Happy Zombie Jesus Day!

One day, there was a man named Jesus.  He died.  Three days later, he rose from the dead... and he wanted brains.  Because the consumption of brains nowadays is looked down upon, we hand out nasty boiled eggs-- which kind of have the same texture and probably flavor-- to all the little children.

Unfortunately, Jesus and the Easter Bunny couldn't show up today (they were too busy being IMAGINARY) so you've got me, The Troll Man. 

Don't forget Easter bear!
As a kid, I remember foraging for eggs in my backyard.  My dad would always hide the green ones in the grass, jerk.  After that I would gorge myself on stupid amounts of choc... oh ya, my parents didn't let me have chocolate as a kid saying I was "allergic to it."  I got shitty carob (which tastes like crap)  and jellybeans.  Not even the good ones either, the ones that will make you barf because of all the food coloring.   Why is this even a holiday, anyways?  Oh ya...
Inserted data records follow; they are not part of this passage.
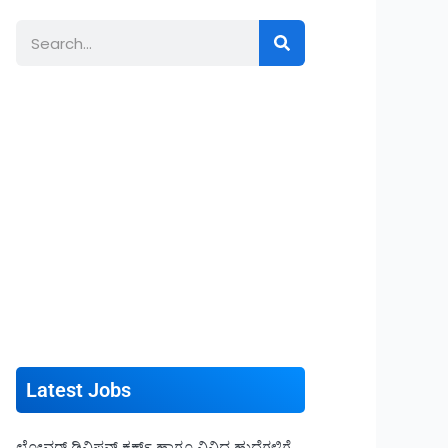
Search
Latest Jobs
ಲೋವರ್ ಡಿವಿಷನ್ ಕ್ಲರ್ಕ್ ಹಾಗೂ ವಿವಿಧ ಹುದ್ದೆಗಳಿಗೆ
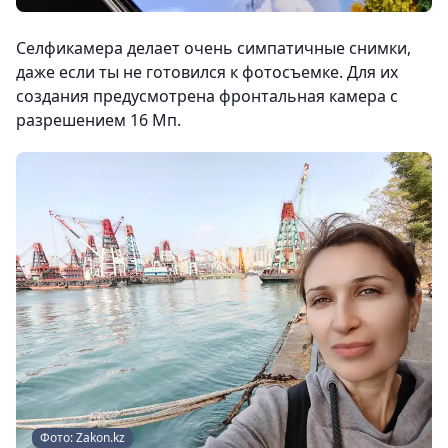
Селфикамера делает очень симпатичные снимки,
даже если ты не готовился к фотосъемке. Для их
создания предусмотрена фронтальная камера с
разрешением 16 Мп.
Фото: Zakon.kz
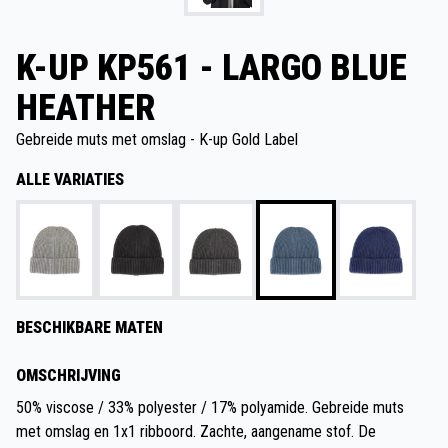
K-UP KP561 - LARGO BLUE
HEATHER
Gebreide muts met omslag - K-up Gold Label
ALLE VARIATIES
BESCHIKBARE MATEN
OMSCHRIJVING
50% viscose / 33% polyester / 17% polyamide. Gebreide muts
met omslag en 1x1 ribboord. Zachte, aangename stof. De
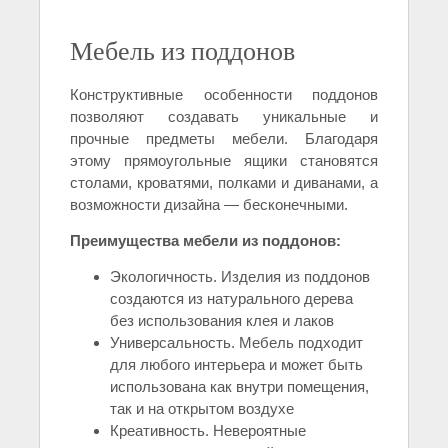
Мебель из поддонов
Конструктивные особенности поддонов
позволяют создавать уникальные и
прочные предметы мебели. Благодаря
этому прямоугольные ящики становятся
столами, кроватями, полками и диванами, а
возможности дизайна — бесконечными.
Преимущества мебели из поддонов:
Экологичность. Изделия из поддонов
создаются из натурального дерева
без использования клея и лаков
Универсальность. Мебель подходит
для любого интерьера и может быть
использована как внутри помещения,
так и на открытом воздухе
Креативность. Невероятные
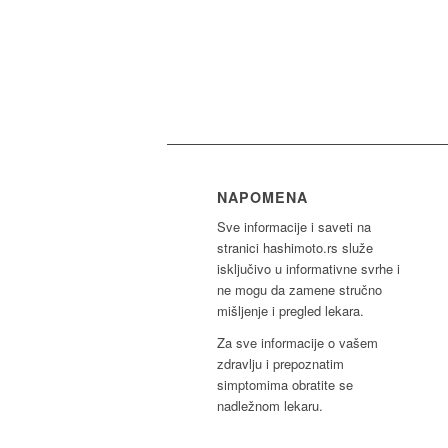
NAPOMENA
Sve informacije i saveti na
stranici hashimoto.rs služe
isključivo u informativne svrhe i
ne mogu da zamene stručno
mišljenje i pregled lekara.
Za sve informacije o vašem
zdravlju i prepoznatim
simptomima obratite se
nadležnom lekaru.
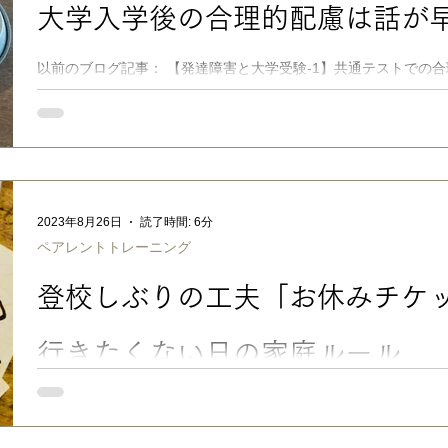
大学入学後の合理的配慮は話が
般的な社会の中では、さほど大きな変化はないような気もします
り長男が再入学することになった私立大学では、入学前からとて
不安なく通えそうで安心しました（おかげさまで、第一志望に合格し
以前のブログ記事： 【発達障害と大学受験-1】共通テストでの
から早めに動くべし！ をベースに、LITALICO発達ナビでコ
障害のある子の大学受験。共通テストの合理的配慮申請に感じる高いハ
開 共通テストでの配慮申請の高いハードルに加えて、専門医療
と、多くの高校では発達障害のある子への理解や支援体制がまだ
ちの間で発達障害をオープンにしづらい空気感があることなど、
にも分かってもらえるように書いたつもりです。 でも、 共通テ
は、そこまで配慮申請のハードルが高くない場合も あり、オー
2023年8月26日
読了時間: 6分
どでも、大学側が比較的気軽に入試での合理的配慮を相談できる
ペアレントトレーニング
す。 ですので 、配慮を受けての受験を希望する場合、気になる
してみるのがいいと思います（それで合否が左右されることはあ
登校しぶりの工夫「お休みチケ
行きたくない日の家庭ルール
以前のBlogの追伸欄や、発達ナビのコラム記事でも触れたこと
たようですし、うちの登園・登校しぶりの工夫「お休みチケット
う一度詳しくお伝えしますね。 ■ 登校しぶり・不登校は環境の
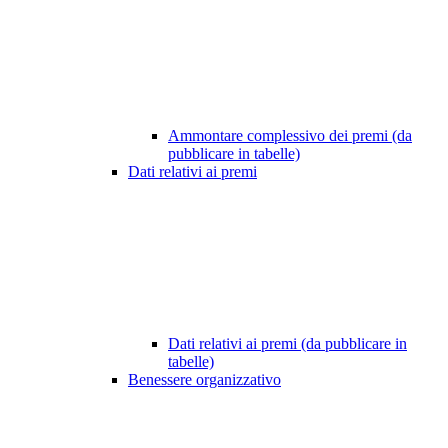
Ammontare complessivo dei premi (da
pubblicare in tabelle)
Dati relativi ai premi
Dati relativi ai premi (da pubblicare in
tabelle)
Benessere organizzativo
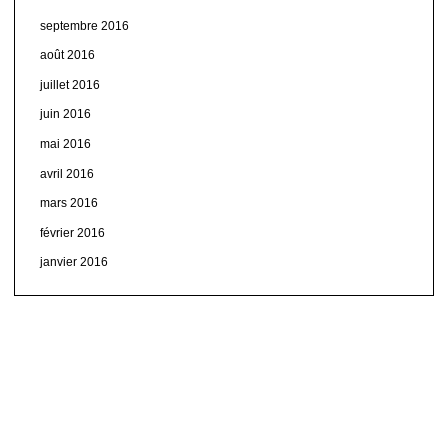
septembre 2016
août 2016
juillet 2016
juin 2016
mai 2016
avril 2016
mars 2016
février 2016
janvier 2016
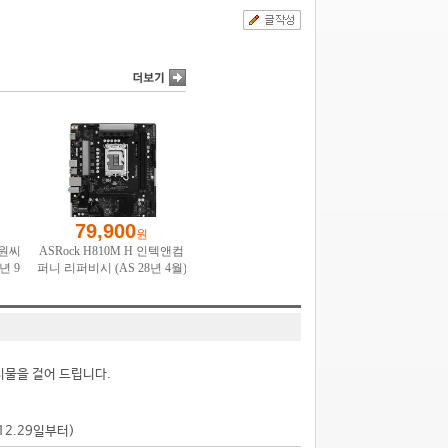
시물을 걸어 드립니다.
.12.29일부터)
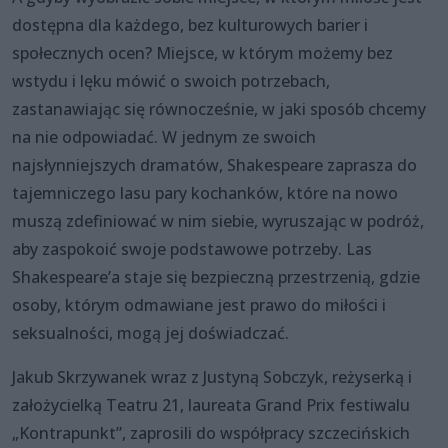
dostępna dla każdego, bez kulturowych barier i
społecznych ocen? Miejsce, w którym możemy bez
wstydu i lęku mówić o swoich potrzebach,
zastanawiając się równocześnie, w jaki sposób chcemy
na nie odpowiadać. W jednym ze swoich
najsłynniejszych dramatów, Shakespeare zaprasza do
tajemniczego lasu pary kochanków, które na nowo
muszą zdefiniować w nim siebie, wyruszając w podróż,
aby zaspokoić swoje podstawowe potrzeby. Las
Shakespeare’a staje się bezpieczną przestrzenią, gdzie
osoby, którym odmawiane jest prawo do miłości i
seksualności, mogą jej doświadczać.
Jakub Skrzywanek wraz z Justyną Sobczyk, reżyserką i
założycielką Teatru 21, laureata Grand Prix festiwalu
„Kontrapunkt”, zaprosili do współpracy szczecińskich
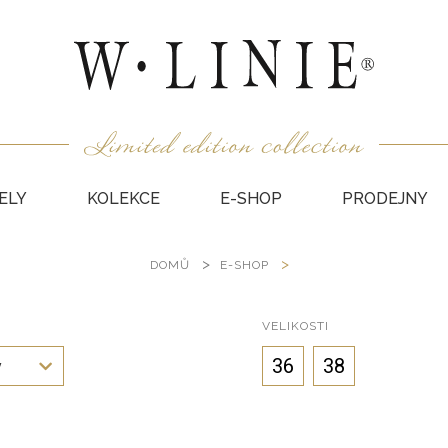
ELY
KOLEKCE
E-SHOP
PRODEJNY
DOMŮ
E-SHOP
HALEN
NEPODŠ
KABÁT
VELIKOSTI
VESTY
36
38
y
SUKNĚ
KABÁTY
DÁRKO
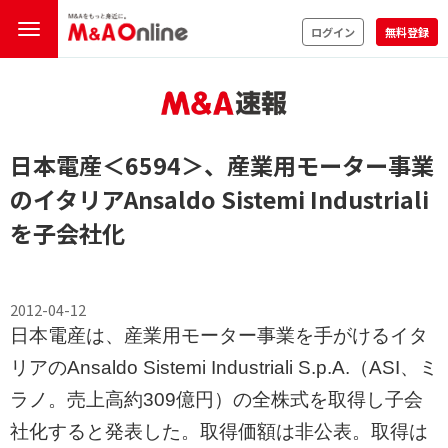
ログイン
無料登録
日本電産
＜6594＞
、産業用モーター事業
のイタリアAnsaldo Sistemi Industriali
を子会社化
2012-04-12
日本電産は、産業用モーター事業を手がけるイタ
リアのAnsaldo Sistemi Industriali S.p.A.（ASI、ミ
ラノ。売上高約309億円）の全株式を取得し子会
社化すると発表した。取得価額は非公表。取得は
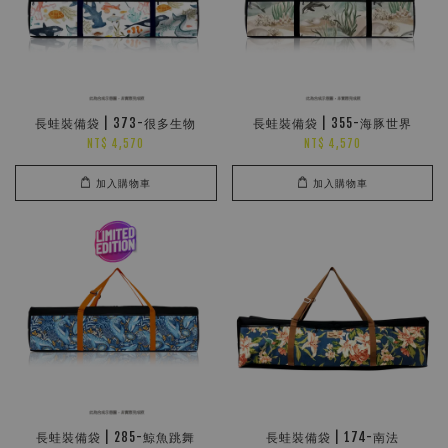
長蛙裝備袋 | 373-很多生物
長蛙裝備袋 | 355-海豚世界
NT$ 4,570
NT$ 4,570
加入購物車
加入購物車
長蛙裝備袋 | 285-鯨魚跳舞
長蛙裝備袋 | 174-南法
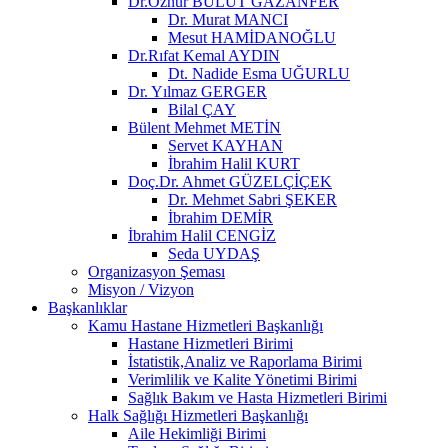
Dr.Öznur BULUT GAZANFER
Dr. Murat MANCI
Mesut HAMİDANOĞLU
Dr.Rıfat Kemal AYDIN
Dt. Nadide Esma UĞURLU
Dr. Yılmaz GERGER
Bilal ÇAY
Bülent Mehmet METİN
Servet KAYHAN
İbrahim Halil KURT
Doç.Dr. Ahmet GÜZELÇİÇEK
Dr. Mehmet Sabri ŞEKER
İbrahim DEMİR
İbrahim Halil CENGİZ
Seda UYDAŞ
Organizasyon Şeması
Misyon / Vizyon
Başkanlıklar
Kamu Hastane Hizmetleri Başkanlığı
Hastane Hizmetleri Birimi
İstatistik,Analiz ve Raporlama Birimi
Verimlilik ve Kalite Yönetimi Birimi
Sağlık Bakım ve Hasta Hizmetleri Birimi
Halk Sağlığı Hizmetleri Başkanlığı
Aile Hekimliği Birimi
Just to make sure that the kids nowadays can have just a shitty of a childhood as you did, you can do something like this:
 Mission Accomplished.  Enjoy your yolk, brats.

3 Response to "Happy Zombie Jesus Day!"

  1. Erika April 24, 2011 at 10:54 PM
    omg that is actually the best idea ever! I totally have to try this next year XD
  2. A Beer for the Shower April 25, 2011 at 2:34 PM
    The lady ate so much chocolate this year she puked. I thought this was only reserved for tiny children. Nope, we can still accomplish this as 20-somethings. Beautiful.